いずれの評価も、ロシアがウクライナ侵攻時にどれくらいの砲弾を保有していたのか、砲弾の消費速度がどれくらいなのかに基づく。そのため、さまざまな数字が飛び交うのを目にしてきた。
米テレビCNNは1月に、ロシア軍が発射していた砲弾数が1日平均2万発から5000発に減少したという米当局者の指摘を報じた。これに対し、ウクライナ軍は1日あたり推定6万発から2万発に減少したという。
スペイン紙エル・パイスは3月に、欧州連合(EU)の内部情報筋の話としてロシア軍は1日あたり4万〜5万発を発射していると報じた。
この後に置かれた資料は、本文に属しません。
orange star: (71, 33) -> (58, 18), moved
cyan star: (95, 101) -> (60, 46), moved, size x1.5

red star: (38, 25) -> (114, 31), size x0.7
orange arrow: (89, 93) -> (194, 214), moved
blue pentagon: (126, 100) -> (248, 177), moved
ウクライナへの砲弾の主要供給国であるラトビア政府の、ロシア軍が1日あたり推定2万〜6万発を発射しているという見方も伝えた。
また、同月にはウクライナのオレクシー・レズニコフ国防相が、弾薬の提供を求めるEUへの書簡の中で、ロシア軍は1日平均約1万5000発を発射していると述べている。
ウクライナの前線から戻ったポーランドの軍事情報企業Rochan Consulting(ロチャン・コンサルティング)の防衛アナリスト、コンラッド・ムジカは同月、ロシア軍が1日あたり推定約1万発の砲弾を消費しているとの見方を示した。
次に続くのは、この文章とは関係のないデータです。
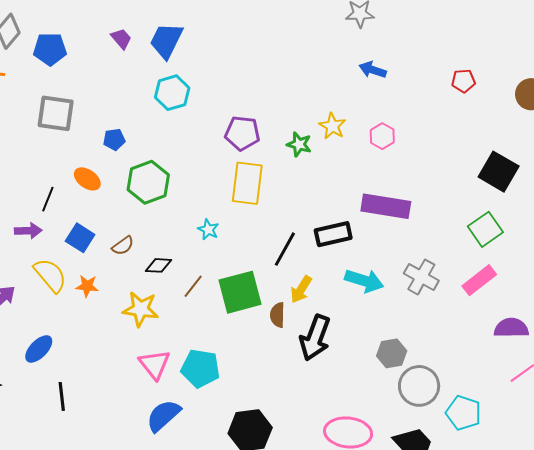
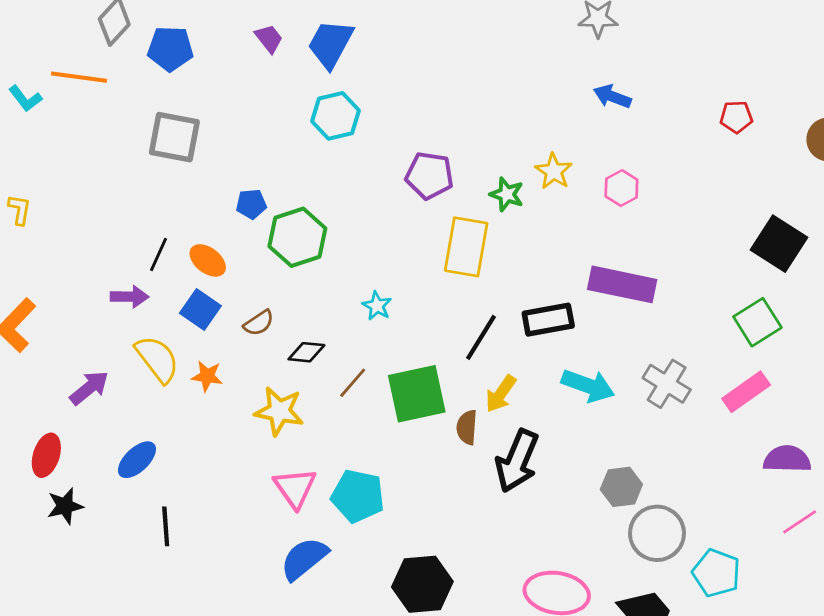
blue pentagon: (114, 139) -> (251, 204), moved
orange ellipse: (87, 179) -> (208, 260), moved
yellow rectangle: (247, 183) -> (466, 247), moved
ロシア軍の砲弾の消費が1日6万発から2万発に減ったのか、2万発から5000発になったのかはわからないが、発射回数が減っているのは多くの解説者が認めるところだ。
開戦当初、ウクライナのアナリストはロシア軍が約52万5000発を国内に備蓄していると推定していた。英テレビBBCのジャーナリスト、マーク・アーバンはロシア軍の保有する砲弾の総数は1600万発に達するかもしれないと述べているが、ロシア軍自体も正確な数を把握しておらず、40年以上前の砲弾のどれくらいの数が今でも使えるかもわかっていない可能性が高い。
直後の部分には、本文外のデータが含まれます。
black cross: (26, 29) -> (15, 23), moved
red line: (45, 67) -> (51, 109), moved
発射回数の大幅減は備蓄が著しく枯渇していることを示唆している。ロシアは古い砲弾を備蓄から引き出していると報じられているが、その50%もの砲弾が明らかに錆びており、保存状態はひどく、また製造から年数も経っているため良好な状態ではないようだ。部隊にはこれまで使用には適さないとされていた砲弾が支給されているという。